I'd take it that any supernova explosion will also have subspace effects, which would travel faster than light, and likely be ruinous to any advanced technology. What happens to a Trek world when their replicators and transporters and shuttles stop working?
 

I'd take it that any supernova explosion will also have subspace effects, which would travel faster than light, and likely be ruinous to any advanced technology. What happens to a Trek world when their replicators and transporters and shuttles stop working?
I dunno. I’m pretty sure I’ve seen starships operating just fine around black holes, exploding stars, all sorts of stuff!
 

But wouldn’t the effects of a supernova would take years or decades to reach other systems? And they have warp drives. It seems like moving would be possible.

It's probably like Y2K. If we don't take this problem seriously and ramp up efforts to resolve it, horrible things will happen... Or, if we build and prep ships now, we can stage an orderly evacuation and it won't seem like a big deal.

Also, is it just me, or in every space show, when they want to tell us a planet's population is in jeopardy, they tell us some paltry number like "thousands or millions of lives are at stake."

Our planet has seven BILLION people.
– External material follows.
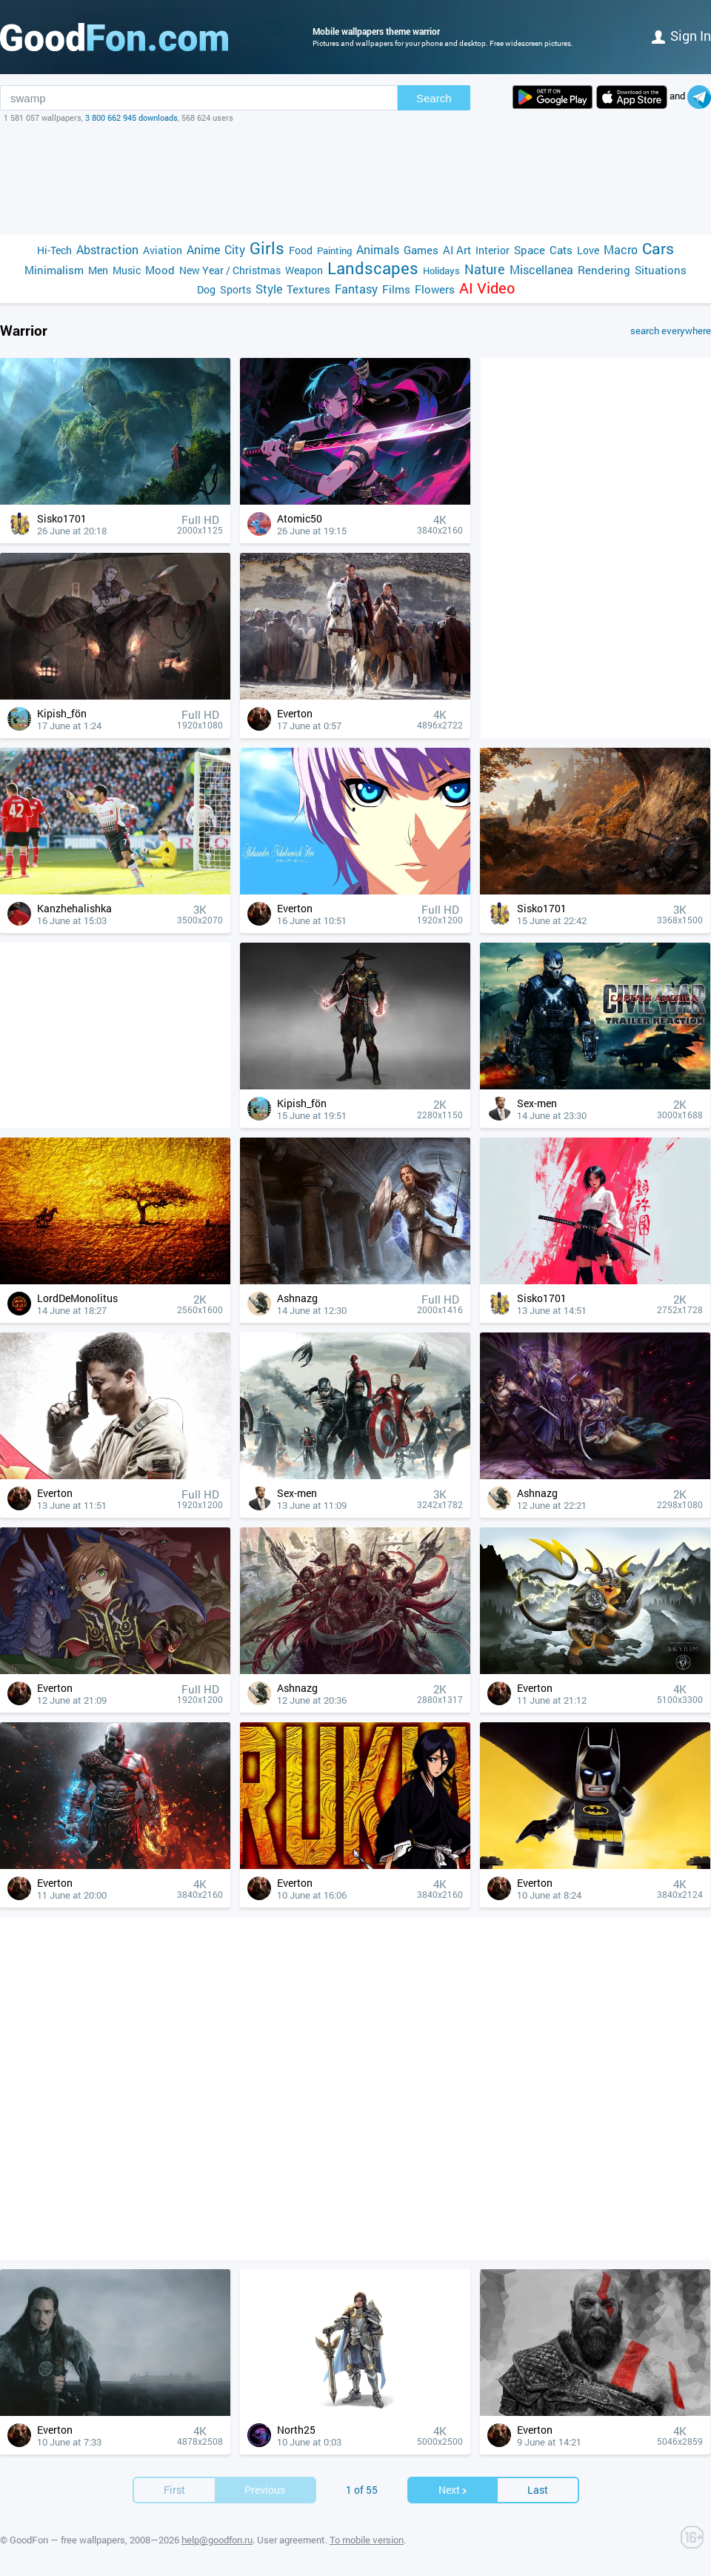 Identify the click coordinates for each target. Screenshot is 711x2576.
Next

Obviously, a colony planet might not have fully settled a planet like that. But main worlds? Give me some numbers that reflect a reality we already live in, even if they didn't breed like bunnies, a developed world should probably have at least a billion people by now.
 

Our planet has seven BILLION people. Obviously, a colony planet might not have fully settled a planet like that. But main worlds? Give me some numbers that reflect a reality we already live in, even if they didn't breed like bunnies, a developed world should probably have at least a billion people by now.
Sure. But a lot of them have cars.
 

I dunno. I’m pretty sure I’ve seen starships operating just fine around black holes, exploding stars, all sorts of stuff!

Name a time when a star explodes, and the ship doesn't run away at warp speed. I can't think of any. Every time a star explodes, the ship is having engine trouble, and must run away at maximum warp at the last second. It's a trope.
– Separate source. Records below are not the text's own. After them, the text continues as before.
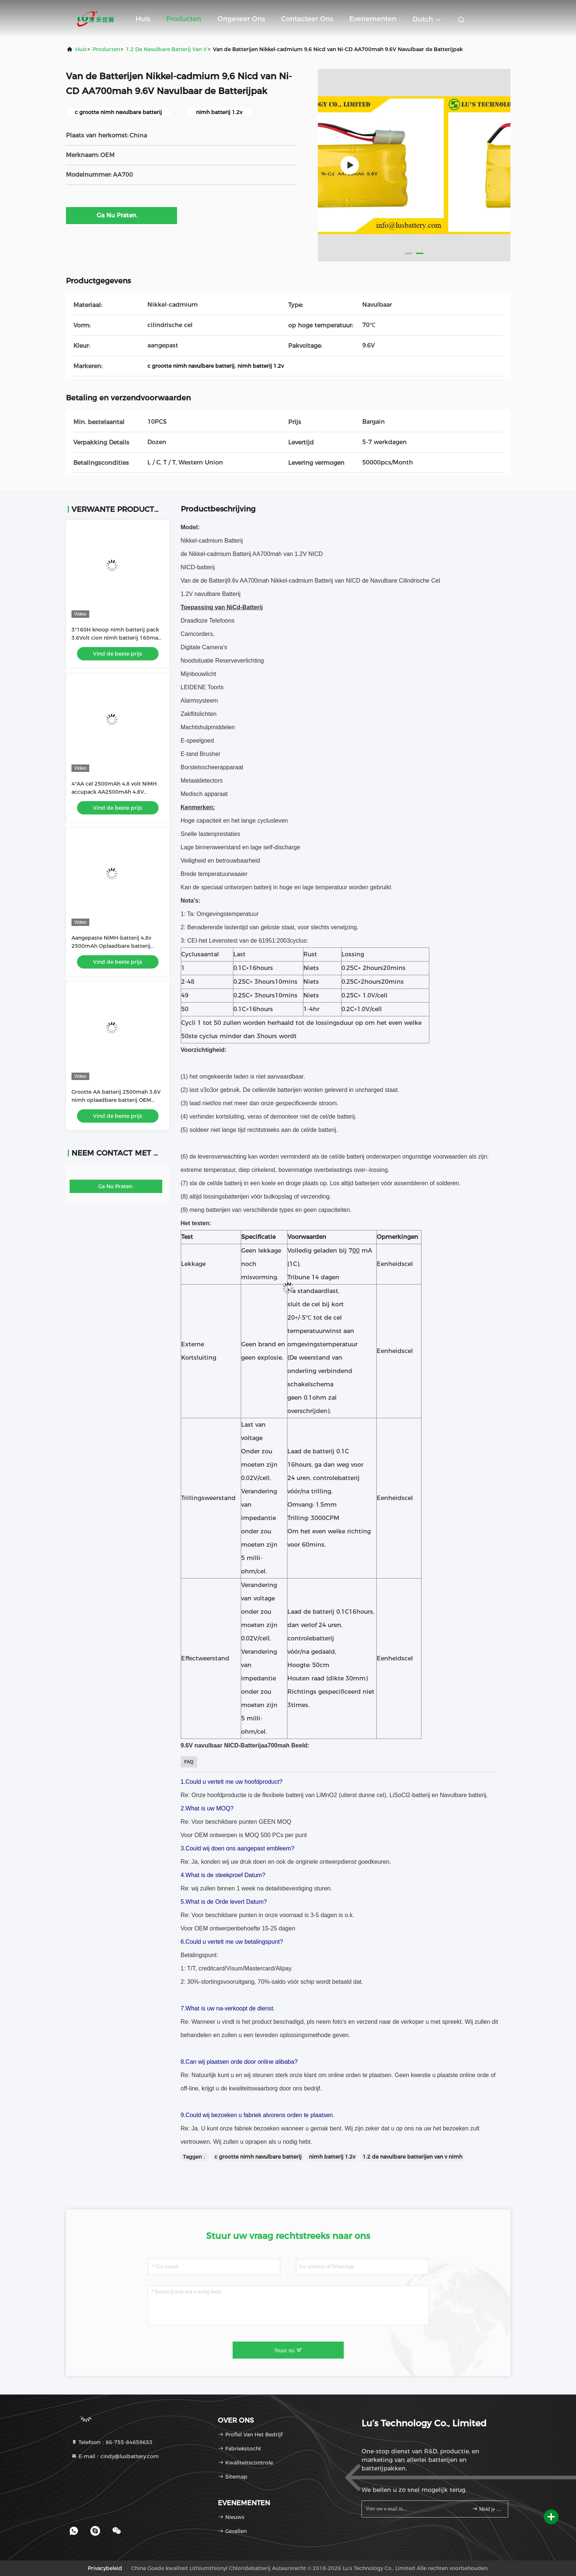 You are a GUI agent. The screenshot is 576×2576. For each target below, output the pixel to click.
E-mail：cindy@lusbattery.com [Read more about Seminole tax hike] (115, 2456)
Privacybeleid (105, 2568)
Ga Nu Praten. (121, 215)
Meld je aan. (487, 2509)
Black holes are rleatively static objects. Supernovae... aren't. Not equivalent cases.
 

I dunno. I’m pretty sure I’ve seen starships operating just fine around black holes, exploding stars, all sorts of stuff!

Sure, but it was established (even if pretty poorly written) in the movie where the concept first appeared, that THAT particular Supernova was unusual, in that Spock was worried that it "threatened to destroy the galaxy" (whatever THAT means - stars blow up in the galaxy all the time). This is one of many reasons why I think the Romulans were "fracking" their star - something weird was going on with it. Spock's little weird ship was supposed to be FAST, too, and he had trouble outrunning it.
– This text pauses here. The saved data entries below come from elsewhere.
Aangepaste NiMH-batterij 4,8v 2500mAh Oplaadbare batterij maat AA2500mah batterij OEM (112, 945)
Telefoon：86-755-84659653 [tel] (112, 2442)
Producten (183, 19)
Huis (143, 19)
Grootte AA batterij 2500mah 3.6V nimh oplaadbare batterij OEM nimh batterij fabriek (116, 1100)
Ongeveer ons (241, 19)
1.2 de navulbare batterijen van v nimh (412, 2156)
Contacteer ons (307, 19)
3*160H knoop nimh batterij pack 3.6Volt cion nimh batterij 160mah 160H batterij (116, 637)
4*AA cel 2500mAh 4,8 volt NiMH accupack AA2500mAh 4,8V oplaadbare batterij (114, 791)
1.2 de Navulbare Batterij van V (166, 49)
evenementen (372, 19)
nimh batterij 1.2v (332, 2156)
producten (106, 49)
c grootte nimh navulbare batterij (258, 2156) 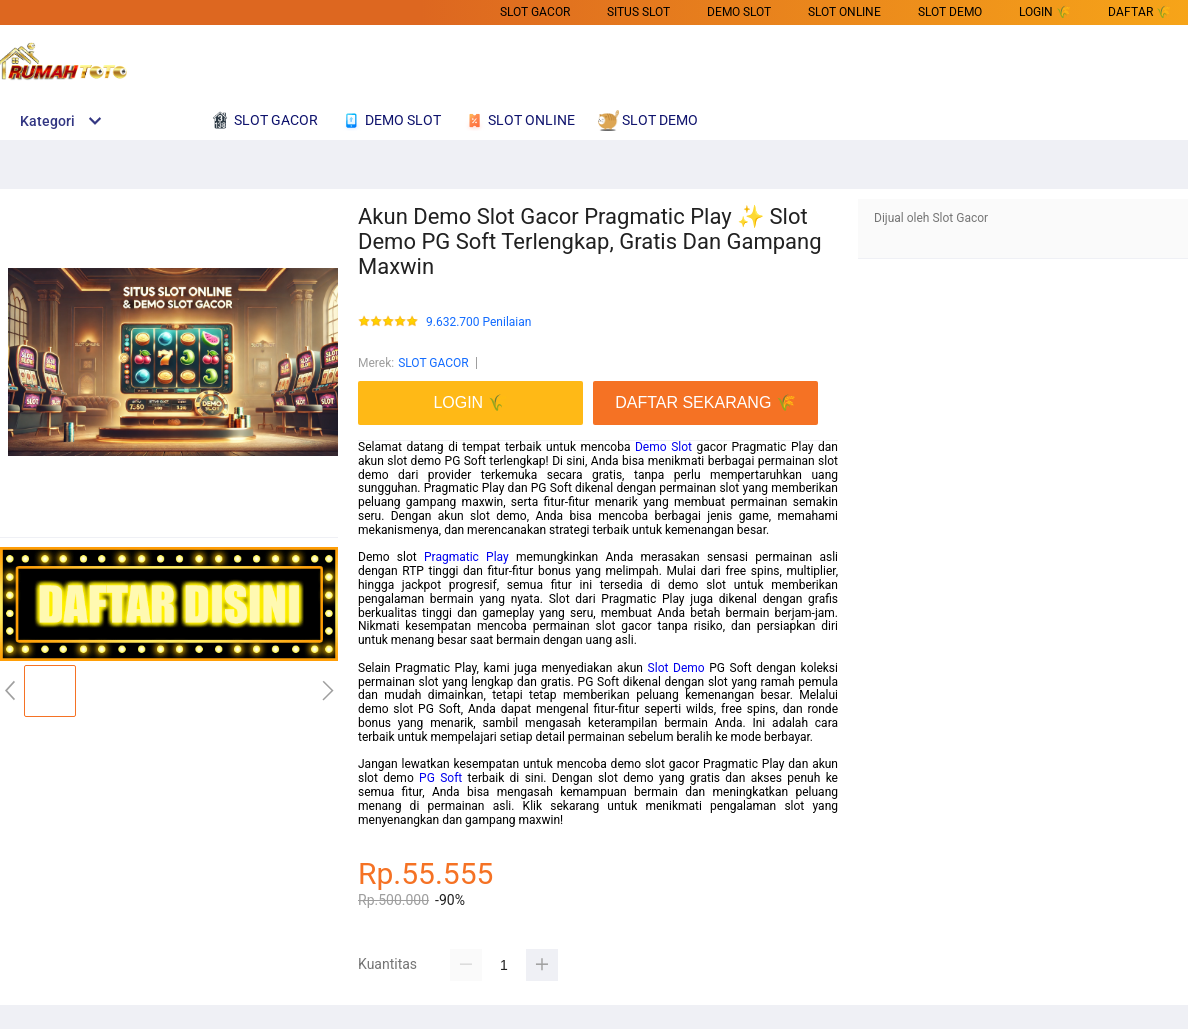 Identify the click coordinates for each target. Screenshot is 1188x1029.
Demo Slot (663, 447)
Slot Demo (676, 668)
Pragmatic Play (466, 557)
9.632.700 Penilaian (478, 322)
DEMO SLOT (739, 12)
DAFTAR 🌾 (1139, 12)
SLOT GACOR (535, 12)
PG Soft (440, 778)
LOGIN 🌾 (1045, 12) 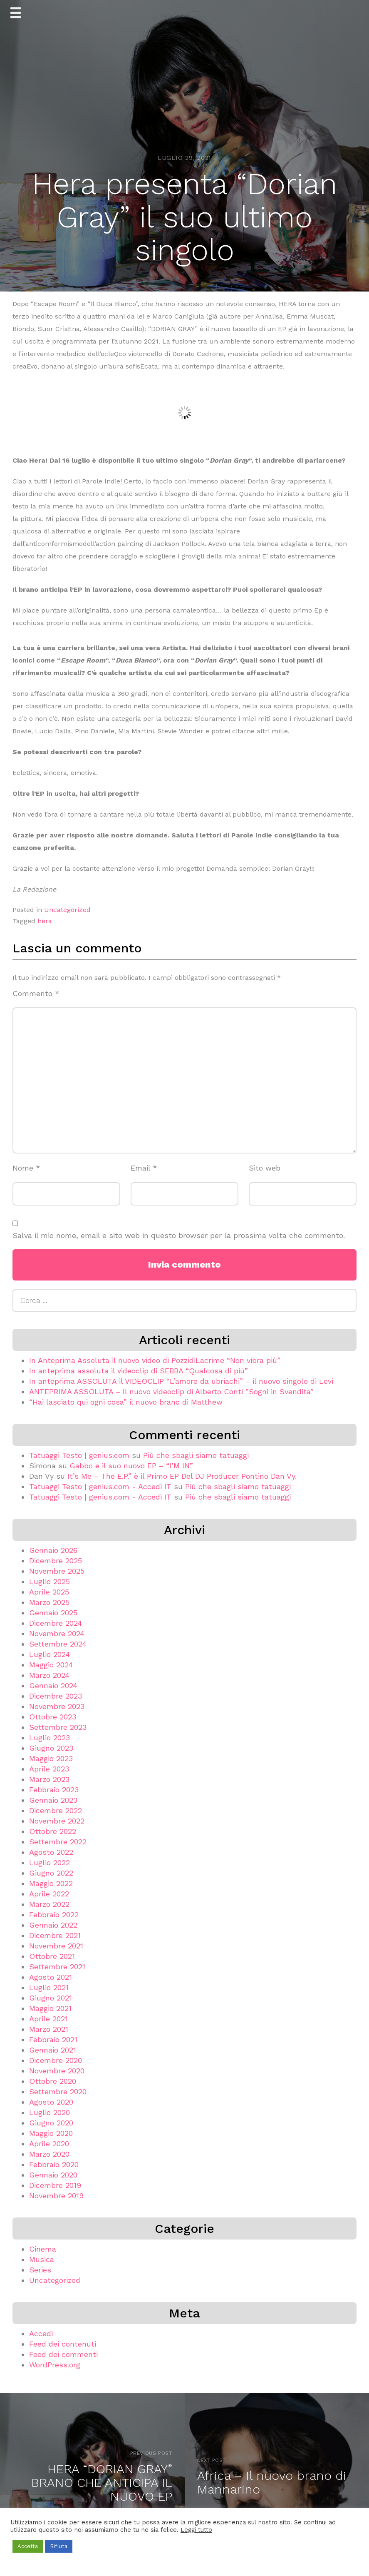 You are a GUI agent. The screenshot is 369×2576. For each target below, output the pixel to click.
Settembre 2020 (58, 2091)
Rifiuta (58, 2546)
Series (40, 2269)
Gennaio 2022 (53, 1925)
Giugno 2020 (51, 2122)
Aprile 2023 (49, 1768)
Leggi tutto (196, 2530)
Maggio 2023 (51, 1758)
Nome (26, 1167)
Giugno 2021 (50, 1997)
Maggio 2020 (51, 2133)
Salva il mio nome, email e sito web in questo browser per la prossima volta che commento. (178, 1235)
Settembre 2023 (58, 1727)
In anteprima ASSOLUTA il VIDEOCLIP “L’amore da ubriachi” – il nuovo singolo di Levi (181, 1381)
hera (44, 921)
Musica (41, 2259)
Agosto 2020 (51, 2102)
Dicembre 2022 (55, 1810)
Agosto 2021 (50, 1977)
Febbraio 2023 (54, 1789)
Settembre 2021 (57, 1966)
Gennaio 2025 (53, 1612)
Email (144, 1167)
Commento (35, 993)
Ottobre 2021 (52, 1956)
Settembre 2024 (58, 1643)
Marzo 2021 (48, 2029)
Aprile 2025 (49, 1591)
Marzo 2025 (49, 1602)
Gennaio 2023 (53, 1800)
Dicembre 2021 (55, 1935)
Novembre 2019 (56, 2195)
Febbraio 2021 (53, 2039)
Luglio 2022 (49, 1862)
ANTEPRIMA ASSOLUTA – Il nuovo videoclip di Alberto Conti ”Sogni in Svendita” (171, 1391)
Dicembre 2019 (55, 2185)
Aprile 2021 (48, 2018)
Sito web (264, 1167)
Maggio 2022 (51, 1883)
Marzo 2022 (49, 1904)
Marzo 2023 (49, 1779)
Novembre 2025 (56, 1571)
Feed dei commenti (63, 2354)
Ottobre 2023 (52, 1716)
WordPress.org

Somewhere in Picard, I seem to recall someone saying something that made me calculate that they'd been working on the Evacuation for three years. That either means that the explosion wasn't too much FTL, or they had more warning than the movie suggested. Which they should have, if it was Romulus's star. They should have known for years/centuries that it was gonna go.

Of course, in the movie, Nero whined that the Federation did nothing to help. He also time-traveled to the past and as far as we know, did nothing himself, so his opinion is a bit suspect. He was nuts.
 



It would be an interesting math exercise to calculate how fast you’d need to evacuate a planet to get ahead of birth rate, never minding the already born.

Is it faster to land and load, or to beam everyone up (what is it, six at a time, per transporter room?) I expect a bit-of-both. Still would take forever, wouldn't it?